WHAT YOU SHOULD DO -> Which of the lines below contain the string "list"? Copy each one.

Segment Open

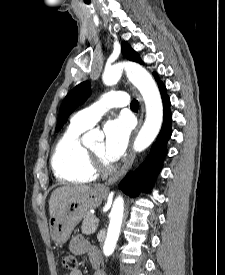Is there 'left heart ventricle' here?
<instances>
[{
    "label": "left heart ventricle",
    "mask_w": 225,
    "mask_h": 275,
    "mask_svg": "<svg viewBox=\"0 0 225 275\" xmlns=\"http://www.w3.org/2000/svg\"><path fill=\"white\" fill-rule=\"evenodd\" d=\"M90 150L95 153L96 155H98L103 161H105L106 163H110L108 162L105 158H104V143L103 141H99L97 142L95 145H93Z\"/></svg>",
    "instance_id": "b2bd125f"
}]
</instances>
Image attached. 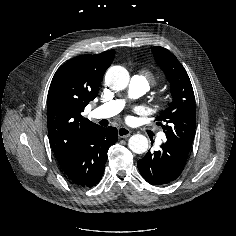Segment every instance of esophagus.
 Returning a JSON list of instances; mask_svg holds the SVG:
<instances>
[{"instance_id": "esophagus-1", "label": "esophagus", "mask_w": 236, "mask_h": 236, "mask_svg": "<svg viewBox=\"0 0 236 236\" xmlns=\"http://www.w3.org/2000/svg\"><path fill=\"white\" fill-rule=\"evenodd\" d=\"M130 133H131V131L126 127H119L118 128V136L120 138L128 137V136H130Z\"/></svg>"}]
</instances>
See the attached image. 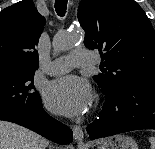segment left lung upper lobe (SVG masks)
Masks as SVG:
<instances>
[{
	"mask_svg": "<svg viewBox=\"0 0 155 149\" xmlns=\"http://www.w3.org/2000/svg\"><path fill=\"white\" fill-rule=\"evenodd\" d=\"M78 20L86 47L105 61L106 69L93 77L103 91L155 77V32L134 0H82Z\"/></svg>",
	"mask_w": 155,
	"mask_h": 149,
	"instance_id": "1",
	"label": "left lung upper lobe"
}]
</instances>
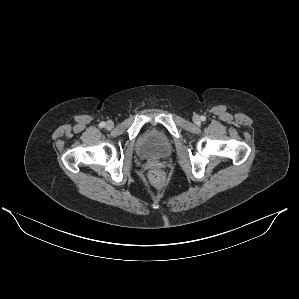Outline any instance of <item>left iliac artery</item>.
<instances>
[{
	"label": "left iliac artery",
	"mask_w": 299,
	"mask_h": 299,
	"mask_svg": "<svg viewBox=\"0 0 299 299\" xmlns=\"http://www.w3.org/2000/svg\"><path fill=\"white\" fill-rule=\"evenodd\" d=\"M202 121H205L206 120V117L205 116H201L200 118Z\"/></svg>",
	"instance_id": "obj_1"
}]
</instances>
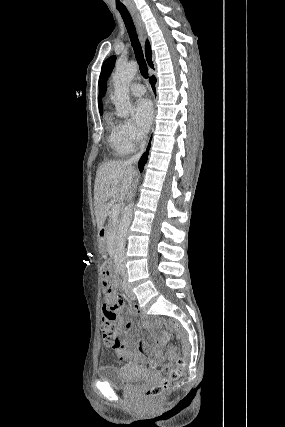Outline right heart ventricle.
<instances>
[{
  "instance_id": "right-heart-ventricle-1",
  "label": "right heart ventricle",
  "mask_w": 285,
  "mask_h": 427,
  "mask_svg": "<svg viewBox=\"0 0 285 427\" xmlns=\"http://www.w3.org/2000/svg\"><path fill=\"white\" fill-rule=\"evenodd\" d=\"M107 124L109 128V143L112 149L114 150V152L118 156H124L128 154L129 152L124 149V147L121 145V142L119 140L118 125H116L110 119H108Z\"/></svg>"
}]
</instances>
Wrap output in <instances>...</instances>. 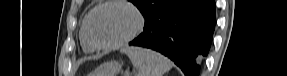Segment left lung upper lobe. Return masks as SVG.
I'll use <instances>...</instances> for the list:
<instances>
[{"mask_svg": "<svg viewBox=\"0 0 287 76\" xmlns=\"http://www.w3.org/2000/svg\"><path fill=\"white\" fill-rule=\"evenodd\" d=\"M131 1L140 12L144 15L145 21L149 19V17L162 9L165 5L170 3L173 0H129Z\"/></svg>", "mask_w": 287, "mask_h": 76, "instance_id": "left-lung-upper-lobe-1", "label": "left lung upper lobe"}]
</instances>
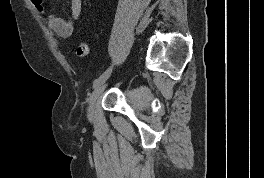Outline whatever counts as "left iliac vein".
<instances>
[{
  "label": "left iliac vein",
  "mask_w": 264,
  "mask_h": 178,
  "mask_svg": "<svg viewBox=\"0 0 264 178\" xmlns=\"http://www.w3.org/2000/svg\"><path fill=\"white\" fill-rule=\"evenodd\" d=\"M107 78H105L97 87L96 89L93 91V93L91 94L89 100H88V109H87V113H88V117L91 119L93 117L94 114V107H95V103L98 100V98L100 97V95L103 93L104 89L107 86Z\"/></svg>",
  "instance_id": "left-iliac-vein-1"
}]
</instances>
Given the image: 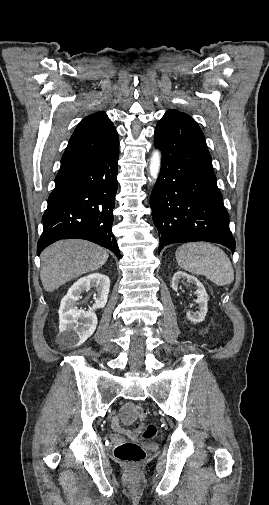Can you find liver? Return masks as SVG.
Segmentation results:
<instances>
[{
    "instance_id": "6515ba94",
    "label": "liver",
    "mask_w": 269,
    "mask_h": 505,
    "mask_svg": "<svg viewBox=\"0 0 269 505\" xmlns=\"http://www.w3.org/2000/svg\"><path fill=\"white\" fill-rule=\"evenodd\" d=\"M109 257L102 247L85 240H60L41 254L40 279L44 289L52 292L66 282L98 270Z\"/></svg>"
}]
</instances>
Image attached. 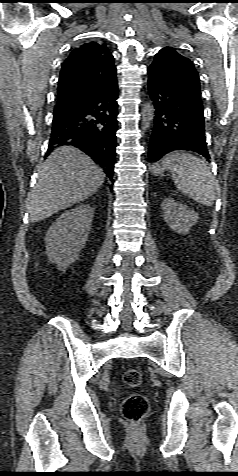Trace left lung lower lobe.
Instances as JSON below:
<instances>
[{"label": "left lung lower lobe", "mask_w": 238, "mask_h": 476, "mask_svg": "<svg viewBox=\"0 0 238 476\" xmlns=\"http://www.w3.org/2000/svg\"><path fill=\"white\" fill-rule=\"evenodd\" d=\"M148 74V90L155 107L148 162L177 150L194 151L210 159L201 99L179 91L150 69Z\"/></svg>", "instance_id": "0a47b994"}]
</instances>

Segment Closed

THE COMPLETED TASK ->
 Returning a JSON list of instances; mask_svg holds the SVG:
I'll use <instances>...</instances> for the list:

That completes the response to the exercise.